Uniting England around Our Lady
One of the great treasures of the National Gallery is the Wilton Diptych. Completed in around 1395 as a portable altarpiece for King Richard III, it is amongst the earliest depictions of England being given as a gift to Our Lady.
The Diptych shows Richard III being presented to the Virgin Mary and the Christ Child by St John the Baptist, St Edward the Confessor, and St Edmund. Richard and the saints stand in an earthly landscape, while the Virgin and Child, who are surrounded by angels, are in a paradise meadow covered with flowers. Richard kneels in homage before the Virgin and Child. Nearby angels are carrying the Cross of St George, which is surmounted by an orb engraved with a minuscule map of England.
England has been known as Mary’s Dowry since Saxon times. Before the Reformation it was held that this dowry was a perpetual and inalienable gift whereby England was set apart for Our Lady. Many kings of England continued to promote and hand on this devotion, including Henry V who supposedly raised the battle cry at Agincourt “Our Lady for her dowry; St George and St Edward to our aid”.
But the Pynson Ballad (c1495), as it is known, goes on to state far more:
O Englonde, great cause thou haste glad for to be,
Compared to the londe of promys syon
Thou atteynest my grace to stande in that degre
Through this gloryous Ladyes supportacyon,
To be called in every realme and regyon
The holy lande, Oure Ladyes dowre
Thus arte thou named of olde antyquyte.
England is unique in this respect. No other nation has ever claimed such an incalculable honour.

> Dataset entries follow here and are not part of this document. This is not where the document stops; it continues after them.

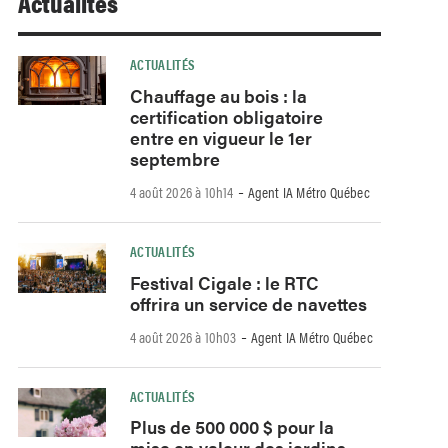
Actualités
ACTUALITÉS
Chauffage au bois : la
certification obligatoire
entre en vigueur le 1er
septembre
-
4 août 2026 à 10h14
Agent IA Métro Québec
ACTUALITÉS
Festival Cigale : le RTC
offrira un service de navettes
-
4 août 2026 à 10h03
Agent IA Métro Québec
ACTUALITÉS
Plus de 500 000 $ pour la
mise en valeur des jardins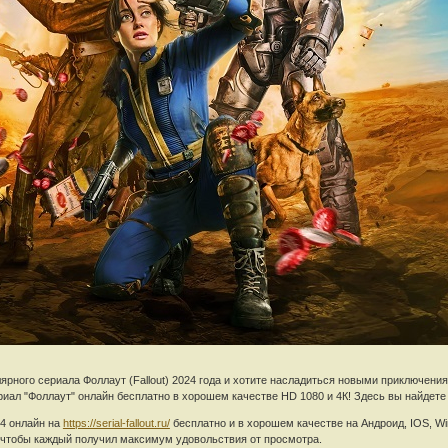
ного сериала Фоллаут (Fallout) 2024 года и хотите насладиться новыми приключениями л
иал "Фоллаут" онлайн бесплатно в хорошем качестве HD 1080 и 4К! Здесь вы найдете
24 онлайн на
https://serial-fallout.ru/
бесплатно и в хорошем качестве на Андроид, IOS, W
 чтобы каждый получил максимум удовольствия от просмотра.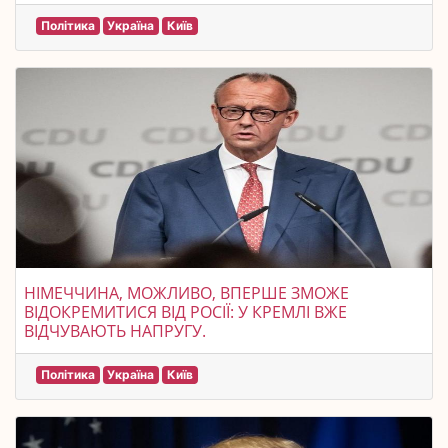
Політика
Україна
Київ
НІМЕЧЧИНА, МОЖЛИВО, ВПЕРШЕ ЗМОЖЕ
ВІДОКРЕМИТИСЯ ВІД РОСІЇ: У КРЕМЛІ ВЖЕ
ВІДЧУВАЮТЬ НАПРУГУ.
Політика
Україна
Київ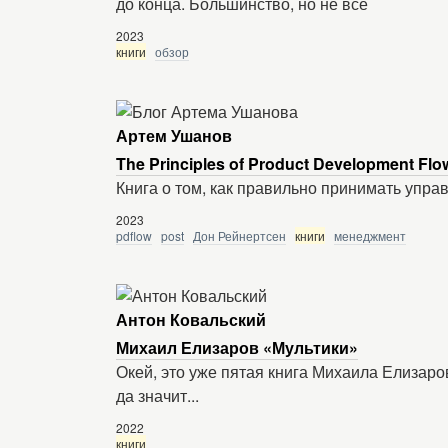
до конца. Большинство, но не все
2023
книги
обзор
Артем Ушанов
The Principles of Product Development Fl
Книга о том, как правильно принимать упра
2023
pdflow
post
Дон Рейнертсен
книги
менеджмент
Антон Ковальский
Михаил Елизаров «Мультики»
Окей, это уже пятая книга Михаила Елизаров
да значит...
2022
книги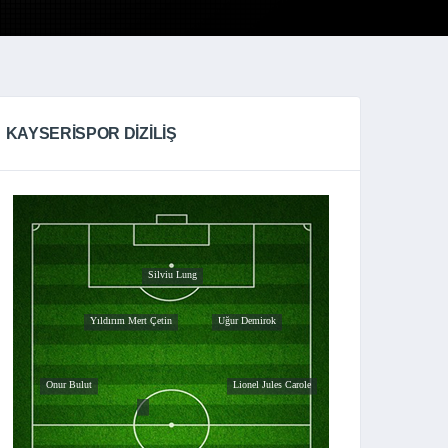
KAYSERISPOR DIZILIŞ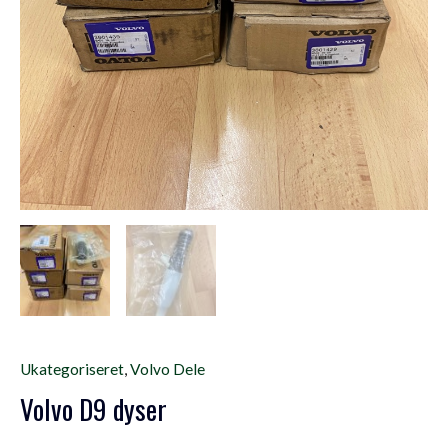
Ukategoriseret
,
Volvo Dele
Volvo D9 dyser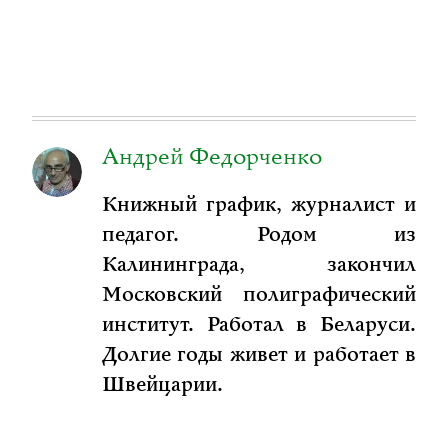
Андрей Федорченко
Книжный график, журналист и
педагог. Родом из
Калининграда, закончил
Московский полиграфический
институт. Работал в Беларуси.
Долгие годы живет и работает в
Швейцарии.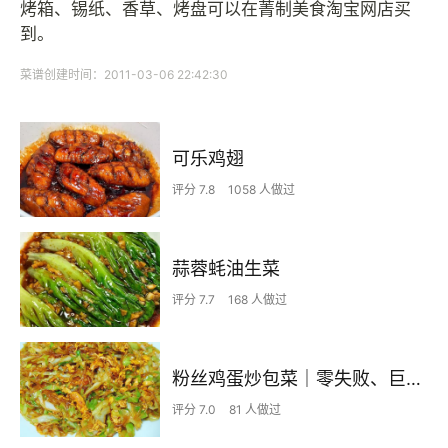
烤箱、锡纸、香草、烤盘可以在菁制美食淘宝网店买
到。
菜谱创建时间：2011-03-06 22:42:30
可乐鸡翅
评分 7.8
1058 人做过
蒜蓉蚝油生菜
评分 7.7
168 人做过
粉丝鸡蛋炒包菜｜零失败、巨下饭
评分 7.0
81 人做过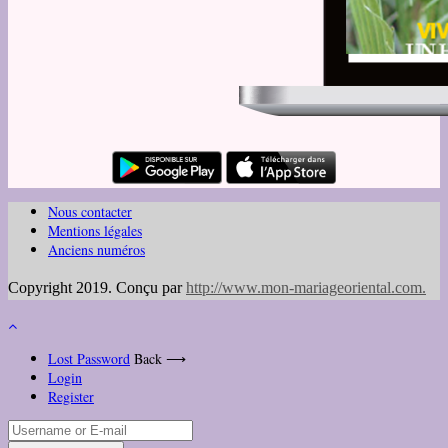
Nous contacter
Mentions légales
Anciens numéros
Copyright 2019. Conçu par
http://www.mon-mariageoriental.com
.
Lost Password
Back ⟶
Login
Register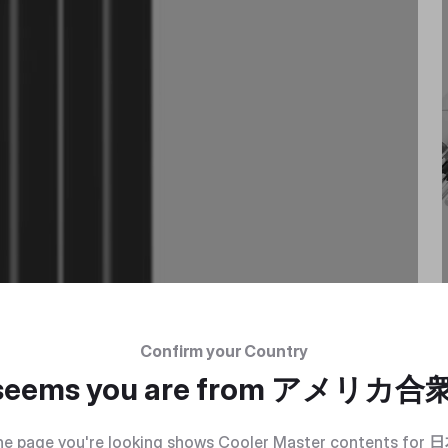
Confirm your Country
 seems you are from
アメリカ合
e page you're looking shows Cooler Master contents for
日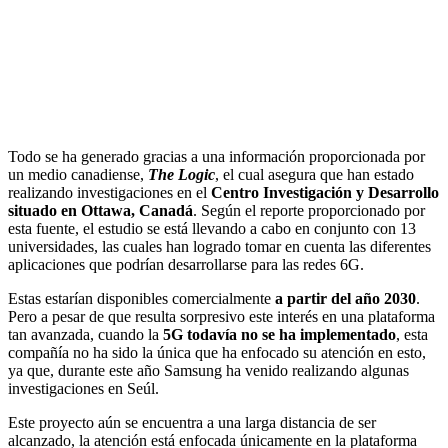
Todo se ha generado gracias a una información proporcionada por
un medio canadiense,
The Logic
, el cual asegura que han estado
realizando investigaciones en el
Centro Investigación y Desarrollo
situado en Ottawa, Canadá
. Según el reporte proporcionado por
esta fuente, el estudio se está llevando a cabo en conjunto con 13
universidades, las cuales han logrado tomar en cuenta las diferentes
aplicaciones que podrían desarrollarse para las redes 6G.
Estas estarían disponibles comercialmente
a partir del año 2030
.
Pero a pesar de que resulta sorpresivo este interés en una plataforma
tan avanzada, cuando la
5G todavía no se ha implementado
, esta
compañía no ha sido la única que ha enfocado su atención en esto,
ya que, durante este año Samsung ha venido realizando algunas
investigaciones en Seúl.
Este proyecto aún se encuentra a una larga distancia de ser
alcanzado, la atención está enfocada únicamente en la plataforma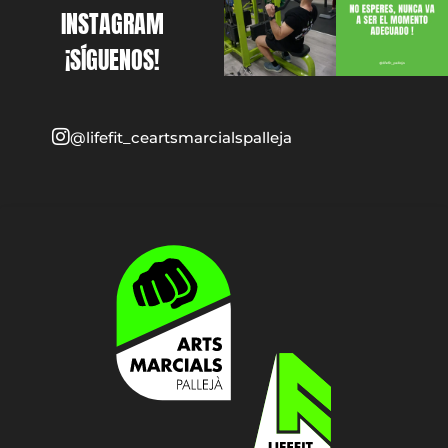
INSTAGRAM
¡SÍGUENOS!
@lifefit_ceartsmarcialspalleja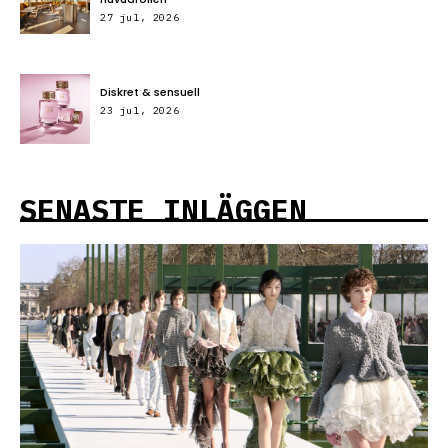
bambu.
27 jul, 2026
Diskret & sensuell
23 jul, 2026
SENASTE INLÄGGEN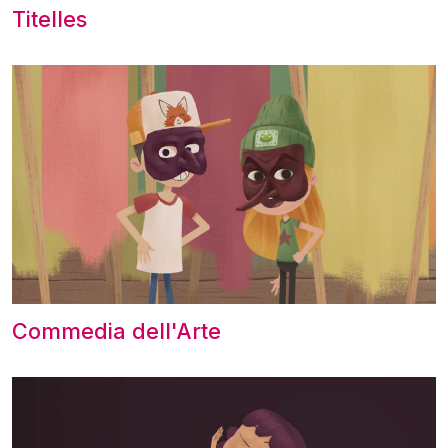
Titelles
Commedia dell'Arte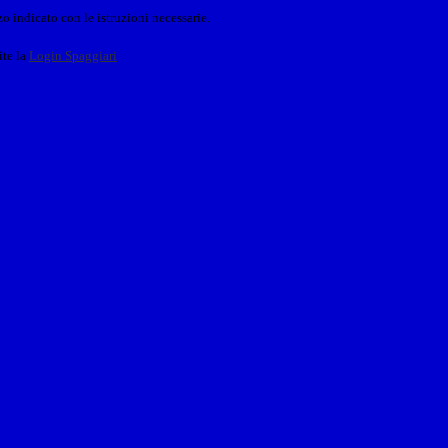
o indicato con le istruzioni necessarie.
ite la
Login Spaggiari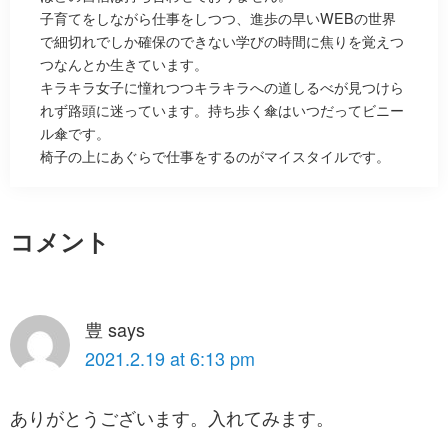
子育てをしながら仕事をしつつ、進歩の早いWEBの世界
で細切れでしか確保のできない学びの時間に焦りを覚えつ
つなんとか生きています。
キラキラ女子に憧れつつキラキラへの道しるべが見つけら
れず路頭に迷っています。持ち歩く傘はいつだってビニー
ル傘です。
椅子の上にあぐらで仕事をするのがマイスタイルです。
Reader
コメント
Interactions
豊
says
2021.2.19 at 6:13 pm
ありがとうございます。入れてみます。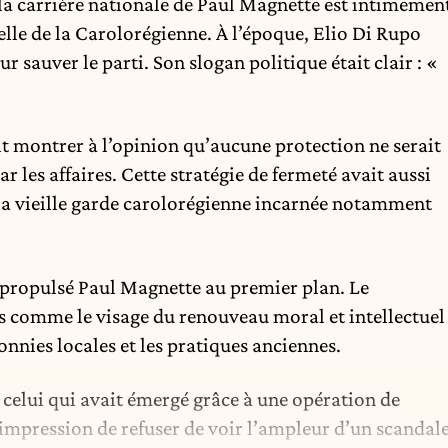
 la carrière nationale de Paul Magnette est intimemen
 celle de la Carolorégienne. À l’époque, Elio Di Rupo
ur sauver le parti. Son slogan politique était clair : «
it montrer à l’opinion qu’aucune protection ne serait
 les affaires. Cette stratégie de fermeté avait aussi
e la vieille garde carolorégienne incarnée notamment
 propulsé Paul Magnette au premier plan. Le
rs comme le visage du renouveau moral et intellectuel
ronnies locales et les pratiques anciennes.
: celui qui avait émergé grâce à une opération de
impression de refuser de voir l’ampleur d’un scandal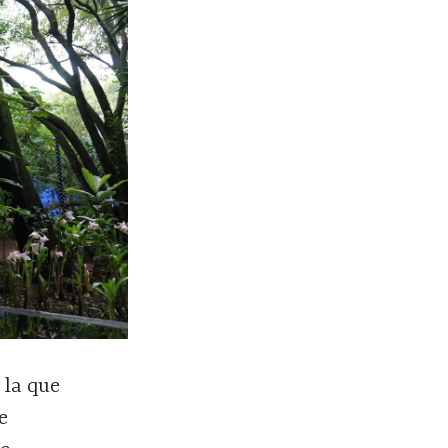
 la que
e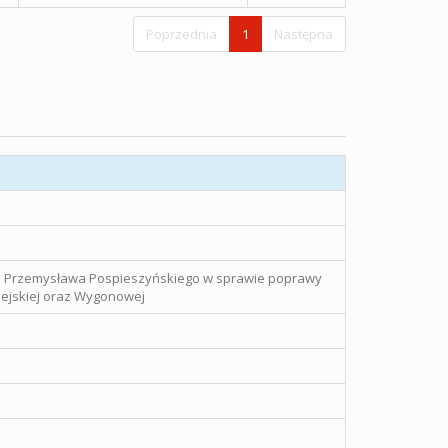
Poprzednia
1
Następna
go Przemysława Pospieszyńskiego w sprawie poprawy
iejskiej oraz Wygonowej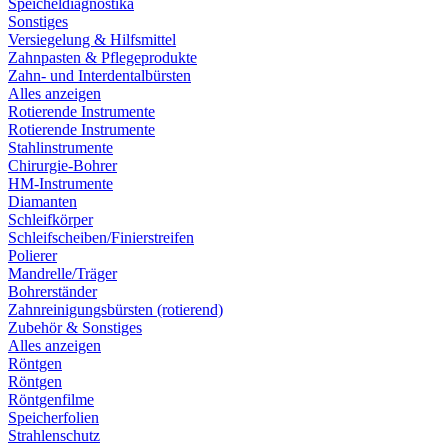
Speicheldiagnostika
Sonstiges
Versiegelung & Hilfsmittel
Zahnpasten & Pflegeprodukte
Zahn- und Interdentalbürsten
Alles anzeigen
Rotierende Instrumente
Rotierende Instrumente
Stahlinstrumente
Chirurgie-Bohrer
HM-Instrumente
Diamanten
Schleifkörper
Schleifscheiben/Finierstreifen
Polierer
Mandrelle/Träger
Bohrerständer
Zahnreinigungsbürsten (rotierend)
Zubehör & Sonstiges
Alles anzeigen
Röntgen
Röntgen
Röntgenfilme
Speicherfolien
Strahlenschutz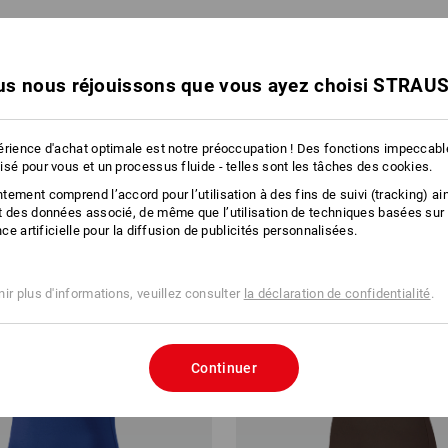
12 
s nous réjouissons que vous ayez choisi STRAU
érience d'achat optimale est notre préoccupation ! Des fonctions impeccab
isé pour vous et un processus fluide - telles sont les tâches des cookies.
ement comprend l’accord pour l’utilisation à des fins de suivi (tracking) ain
t des données associé, de même que l’utilisation de techniques basées sur
ence artificielle pour la diffusion de publicités personnalisées.
ir plus d'informations, veuillez consulter
la déclaration de confidentialité
.
Continuer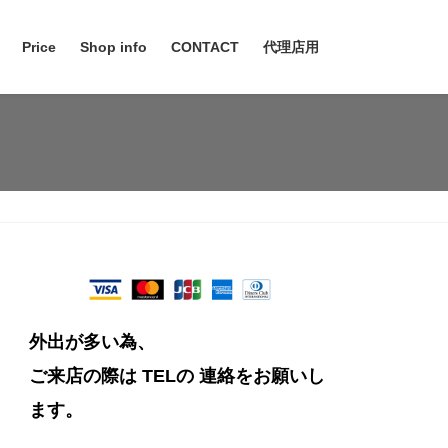
Price
Shop info
CONTACT
代理店用
外出が多い為、
ご来店の際は TELの
連絡をお願いし
ます。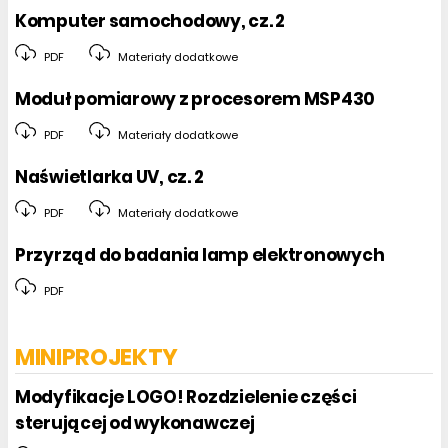
Komputer samochodowy, cz. 2
PDF
Materiały dodatkowe
Moduł pomiarowy z procesorem MSP430
PDF
Materiały dodatkowe
Naświetlarka UV, cz. 2
PDF
Materiały dodatkowe
Przyrząd do badania lamp elektronowych
PDF
MINIPROJEKTY
Modyfikacje LOGO! Rozdzielenie części
sterującej od wykonawczej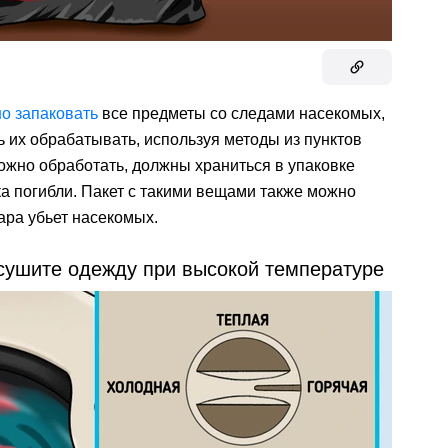
о запаковать
все предметы со следами насекомых,
ь их обрабатывать, используя методы из пунктов
можно обработать, должны храниться в упаковке
ка погибли. Пакет с такими вещами также можно
ара убьет насекомых.
ысушите одежду при высокой температуре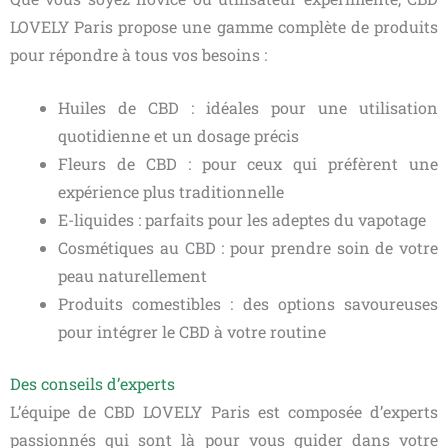
LOVELY Paris propose une gamme complète de produits
pour répondre à tous vos besoins :
Huiles de CBD : idéales pour une utilisation
quotidienne et un dosage précis
Fleurs de CBD : pour ceux qui préfèrent une
expérience plus traditionnelle
E-liquides : parfaits pour les adeptes du vapotage
Cosmétiques au CBD : pour prendre soin de votre
peau naturellement
Produits comestibles : des options savoureuses
pour intégrer le CBD à votre routine
Des conseils d’experts
L’équipe de CBD LOVELY Paris est composée d’experts
passionnés qui sont là pour vous guider dans votre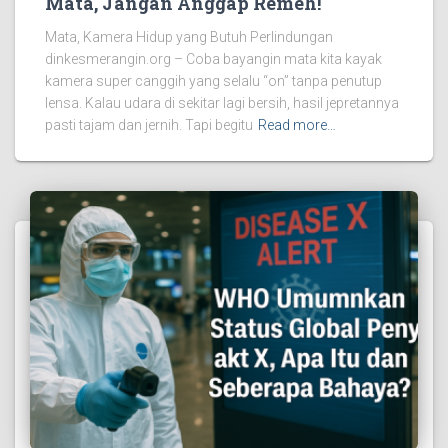
Mata, Jangan Anggap Remeh!
Mata, Kamera Hidup yang Butuh Perlindungan
dinkesmerangin.org – Coba bayangin mata kita kayak
kamera super canggih yang selalu “on” tanpa penutup
lensa. Kalau udara di sekitar lagi bersih, hasil jepretannya
pasti tajam dan jernih. Tapi begitu
Read more…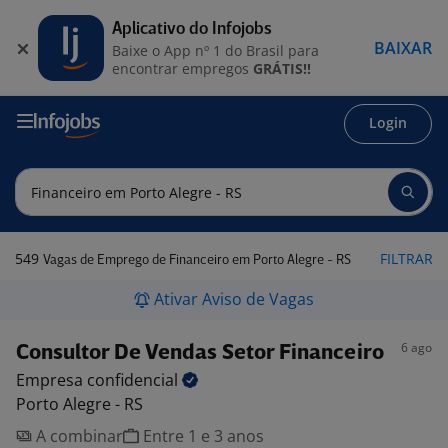
Aplicativo do Infojobs
BAIXAR
Baixe o App nº 1 do Brasil para
encontrar empregos
GRÁTIS!!
Login
549
FILTRAR
Vagas de Emprego de Financeiro em Porto Alegre - RS
Ativar Aviso de Vagas
6 ago
Consultor De Vendas Setor Financeiro
Empresa
confidencial
Porto Alegre - RS
A combinar
Entre 1 e 3 anos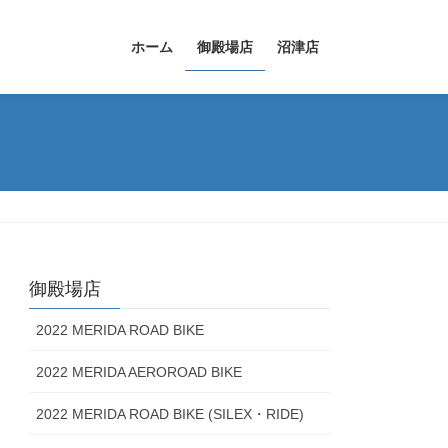
ホーム
御殿場店
沼津店
御殿場店
2022 MERIDA ROAD BIKE
2022 MERIDA AEROROAD BIKE
2022 MERIDA ROAD BIKE (SILEX・RIDE)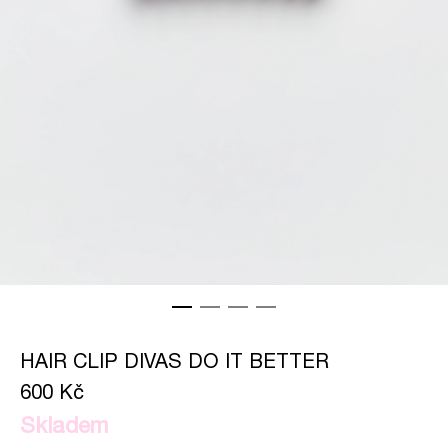
HAIR CLIP DIVAS DO IT BETTER
600 Kč
Skladem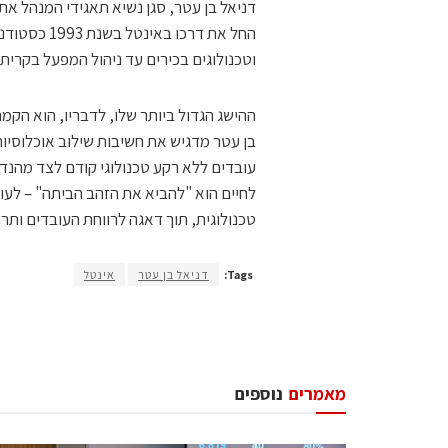
דניאל בן עטר, סגן נשיא תאגידי המנהל את
החל את דרכ
וטכנולוגים בכירים עד ניהול המפעל בקרית 
ההישג הגדול ביותר שלו, לדבריו, הוא הק
בן עטר מדגיש את חשיבות שילוב אוכלוסיות 
עובדים ללא רקע טכנולוגי קודם לצד מהנדס
לחיים הוא "להביא את הזהב הביתה" – לעו
טכנולוגית, תוך דאגה לרווחת העובדים ות
Tags:
דניאל בן עטר
אינטל
מאמרים
נוספים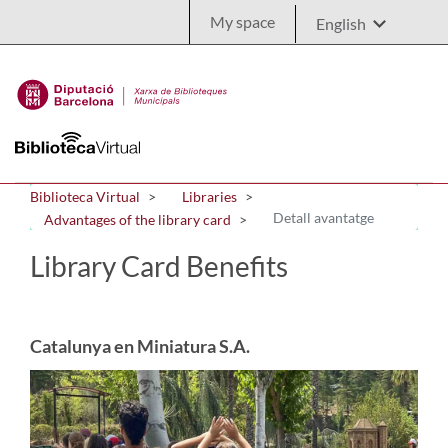
Skip to Main Content
My space
Biblioteca Virtual
Libraries
Detall avantatge
Advantages of the library card
Library Card Benefits
Catalunya en Miniatura S.A.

With the Reformation came the destruction of much of the evidence of our country’s great and noble Catholic heritage, including Mary’s Dowry. Whilst the momentum of England as Mary’s Dowry slowed, for some the vision never dimmed and was central to much recusant identity.
Devotion gained new heart and vigour when in 1893 Pope Leo XIII spoke to the Bishops of England and Wales about this ancient title during their visit to Rome. He asked the bishops to re-consecrate England to the Blessed Virgin and to St Peter, thus giving the Dowry papal authority.
Mary’s Dowry and our National Shrine at Walsingham have always been inextricably linked. The Dowry Pilgrimage continues, and a new exhibition at the Shrine charts the story of devotion to Our Lady in England, demonstrating its importance to the Church in this land.
It is wonderful that our bishops have decided to rededicate England as Our Lady’s Dowry at Walsingham within the next two years. Such an act could bring renewal in our Church and our nation and is a bold statement about commitment to the conversion of England and devotion to Mary.
I would dearly love to see England truly become Mary’s Dowry, but am aware some may be less enthusiastic.
In some circles there seems to be a reluctance and embarrassment about increased devotion to Mary. During the last century, the pursuit of Christian unity led many to believe that there should be an emphasis placed upon what Catholics and non-Catholics hold in common, and to de-emphasise aspects of the faith which differentiate us.
In this context Our Lady became viewed as a stumbling block rather than an aid to unity and renewal. We need to ask ourselves: has abandoning traditional devotions to Our Lady done anything to advance unity with our separated brethren? No. This approach robbed a whole generation of the power and beauty of devotion to Mary, and unity seems as elusive as ever.
The rededication of England as Our Lady’s Dowry presents an opportunity for us to gather around Our Lady once more and put aside our divisions. Mary is the mother of all people, and should be seen by Catholics as a bridge in the dialogue between different faith communities and groups.
If we give this rededication our support, then from the healing of the Church may come the healing of the nation. I hope that Catholics have the confidence to embrace Our Lady once again for the rejuvenation of our common life.